## Work instruction
From the first line to the last, return the data exactly, with no pictures.

*** Information supplied Section Begins ***

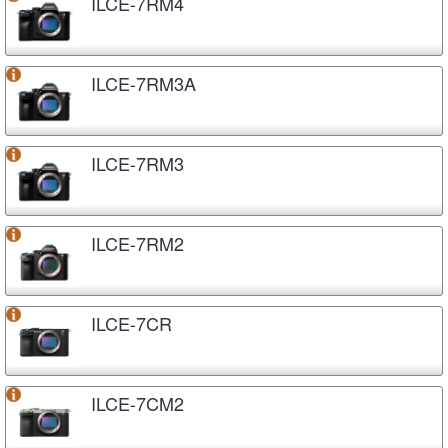
ILCE-7RM4
ILCE-7RM3A
ILCE-7RM3
ILCE-7RM2
ILCE-7CR
ILCE-7CM2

*** Information supplied Section Ends ***

## Answer for this exercise
ILCE-7RM4
ILCE-7RM3A
ILCE-7RM3
ILCE-7RM2
ILCE-7CR
ILCE-7CM2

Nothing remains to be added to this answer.